__Data supplied__.
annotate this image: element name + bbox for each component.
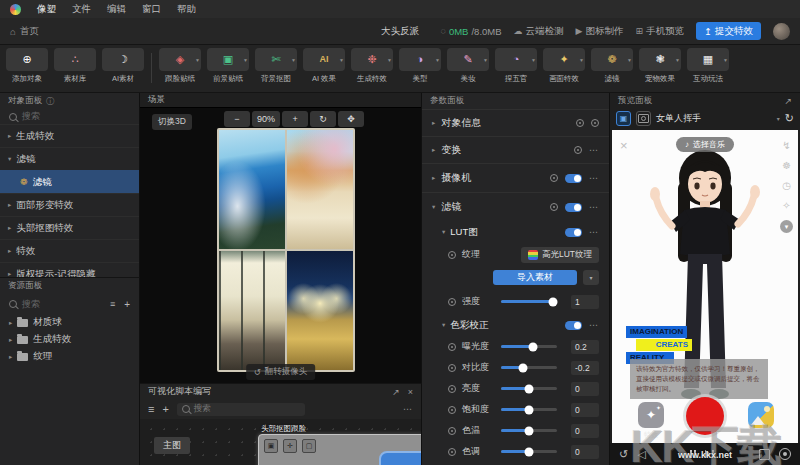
loop-icon[interactable]: ↺	[619, 449, 628, 460]
next-frame-button[interactable]	[705, 450, 714, 458]
toolbar-item-foreground-sticker[interactable]: ▣▼前景贴纸	[205, 48, 251, 84]
zoom-out-button[interactable]: −	[224, 111, 250, 127]
pop-out-icon[interactable]: ↗	[392, 387, 400, 397]
add-node-button[interactable]: +	[162, 403, 168, 415]
keyframe-icon[interactable]	[448, 406, 456, 414]
keyframe-icon[interactable]	[448, 298, 456, 306]
toolbar-item-material-library[interactable]: ∴素材库	[52, 48, 98, 84]
script-node-partial[interactable]	[379, 451, 421, 465]
pop-out-icon[interactable]: ↗	[784, 96, 792, 106]
chevron-right-icon[interactable]: ▸	[9, 353, 12, 361]
chevron-down-icon[interactable]: ▼	[435, 57, 440, 63]
object-item-filter-group[interactable]: ▾ 滤镜	[0, 147, 139, 170]
phone-preview-button[interactable]: ⊞ 手机预览	[635, 25, 684, 38]
object-item-generate-effect[interactable]: ▸ 生成特效	[0, 124, 139, 147]
keyframe-icon[interactable]	[448, 385, 456, 393]
section-object-info[interactable]: ▸ 对象信息	[422, 109, 609, 136]
chevron-right-icon[interactable]: ▸	[9, 319, 12, 327]
rotate-icon[interactable]: ↻	[310, 111, 336, 127]
keyframe-icon[interactable]	[448, 364, 456, 372]
canvas-image-cafe[interactable]	[219, 251, 285, 370]
solo-icon[interactable]	[576, 119, 584, 127]
refresh-icon[interactable]: ↻	[785, 112, 794, 125]
chevron-right-icon[interactable]: ▸	[8, 201, 11, 209]
keyframe-icon[interactable]	[448, 251, 456, 259]
more-options-icon[interactable]: ⋯	[589, 202, 599, 212]
collapse-chevron-button[interactable]: ▼	[780, 220, 793, 233]
toolbar-item-background-matting[interactable]: ✄▼背景抠图	[253, 48, 299, 84]
pose-selector-dropdown[interactable]: 女单人挥手 ▾	[656, 112, 780, 125]
toolbar-item-filter[interactable]: ❁▼滤镜	[589, 48, 635, 84]
slider-thumb[interactable]	[525, 447, 534, 456]
home-button[interactable]: ⌂ 首页	[10, 25, 39, 38]
script-graph-canvas[interactable]: 主图 头部抠图跟脸 ▣ ✛ ▢	[140, 419, 421, 465]
cloud-check-button[interactable]: ☁ 云端检测	[514, 25, 564, 38]
menu-file[interactable]: 文件	[72, 3, 91, 16]
toolbar-item-makeup[interactable]: ✎▼美妆	[445, 48, 491, 84]
chevron-right-icon[interactable]: ▸	[8, 224, 11, 232]
chevron-right-icon[interactable]: ▸	[9, 336, 12, 344]
strength-value[interactable]: 1	[571, 295, 599, 309]
canvas-image-night-street[interactable]	[287, 251, 353, 370]
object-item-face-deform[interactable]: ▸ 面部形变特效	[0, 193, 139, 216]
effects-button[interactable]: ✦	[638, 402, 664, 428]
resource-search-input[interactable]: 搜索	[22, 298, 40, 311]
record-indicator-icon[interactable]	[779, 448, 791, 460]
slider-thumb[interactable]	[525, 405, 534, 414]
timer-icon[interactable]: ◷	[782, 180, 791, 191]
object-item-head-matting[interactable]: ▸ 头部抠图特效	[0, 216, 139, 239]
chevron-down-icon[interactable]: ▼	[243, 57, 248, 63]
menu-icon[interactable]: ≡	[148, 403, 154, 415]
param-slider[interactable]	[501, 366, 557, 369]
keyframe-icon[interactable]	[448, 448, 456, 456]
more-options-icon[interactable]: ⋯	[589, 320, 599, 330]
slider-thumb[interactable]	[528, 342, 537, 351]
object-item-filter-selected[interactable]: ❁ 滤镜	[0, 170, 139, 193]
param-slider[interactable]	[501, 387, 557, 390]
toolbar-item-ai-effect[interactable]: AI▼AI 效果	[301, 48, 347, 84]
object-search-input[interactable]: 搜索	[0, 109, 139, 124]
strength-slider[interactable]	[501, 300, 557, 303]
camera-mode-button[interactable]	[636, 111, 651, 126]
param-slider[interactable]	[501, 429, 557, 432]
hand-port-icon[interactable]: ✛	[283, 439, 297, 453]
pause-button[interactable]	[690, 450, 696, 458]
zoom-level[interactable]: 90%	[252, 111, 280, 127]
canvas-image-grid[interactable]	[217, 128, 355, 372]
chevron-down-icon[interactable]: ▼	[291, 57, 296, 63]
toolbar-item-add-object[interactable]: ⊕添加对象	[4, 48, 50, 84]
main-image-node[interactable]: 主图	[154, 437, 190, 454]
section-transform[interactable]: ▸ 变换 ⋯	[422, 136, 609, 163]
filter-list-icon[interactable]: ≡	[110, 299, 115, 310]
toolbar-item-screen-effect[interactable]: ✦▼画面特效	[541, 48, 587, 84]
chevron-right-icon[interactable]: ▸	[8, 132, 11, 140]
speaker-icon[interactable]: ◁	[637, 449, 645, 460]
select-music-button[interactable]: ♪ 选择音乐	[676, 137, 734, 152]
switch-3d-button[interactable]: 切换3D	[152, 114, 192, 130]
zoom-in-button[interactable]: +	[282, 111, 308, 127]
toolbar-item-pinch-features[interactable]: ◔▼捏五官	[493, 48, 539, 84]
chevron-down-icon[interactable]: ▾	[442, 228, 445, 236]
chevron-down-icon[interactable]: ▼	[675, 57, 680, 63]
solo-icon[interactable]	[550, 174, 558, 182]
chevron-down-icon[interactable]: ▼	[627, 57, 632, 63]
canvas-image-ocean[interactable]	[219, 130, 285, 249]
chevron-down-icon[interactable]: ▾	[8, 155, 11, 163]
resource-folder-item[interactable]: ▸纹理	[0, 348, 139, 365]
frame-port-icon[interactable]: ▢	[302, 439, 316, 453]
close-icon[interactable]: ×	[408, 387, 413, 397]
canvas-image-stairway[interactable]	[287, 130, 353, 249]
slider-value[interactable]: 0	[571, 382, 599, 396]
toolbar-item-ai-material[interactable]: ☽AI素材	[100, 48, 146, 84]
slider-thumb[interactable]	[525, 426, 534, 435]
preview-viewport[interactable]: × ♪ 选择音乐 ↯ ☸ ◷ ✧ ▼	[612, 130, 798, 443]
slider-thumb[interactable]	[519, 363, 528, 372]
keyframe-icon[interactable]	[448, 343, 456, 351]
more-options-icon[interactable]: ⋯	[589, 145, 599, 155]
close-overlay-icon[interactable]: ×	[620, 138, 628, 153]
chevron-right-icon[interactable]: ▸	[8, 247, 11, 255]
lut-toggle[interactable]	[565, 228, 582, 237]
camera-toggle[interactable]	[565, 174, 582, 183]
record-button[interactable]	[686, 397, 724, 435]
param-slider[interactable]	[501, 345, 557, 348]
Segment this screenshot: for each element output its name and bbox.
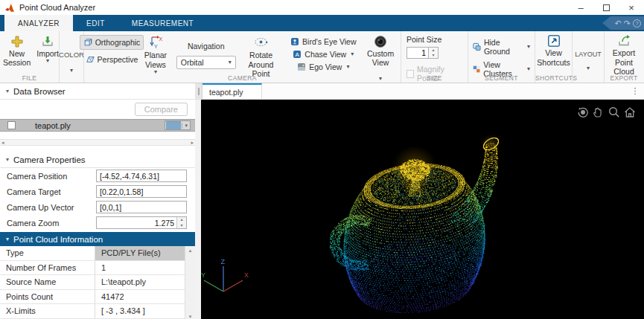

__What is expected__. List each line of the records that holds the string "close".

__Exercise result__.
close-icon[interactable]: ×	[408, 387, 413, 397]
close-overlay-icon[interactable]: ×	[620, 138, 628, 153]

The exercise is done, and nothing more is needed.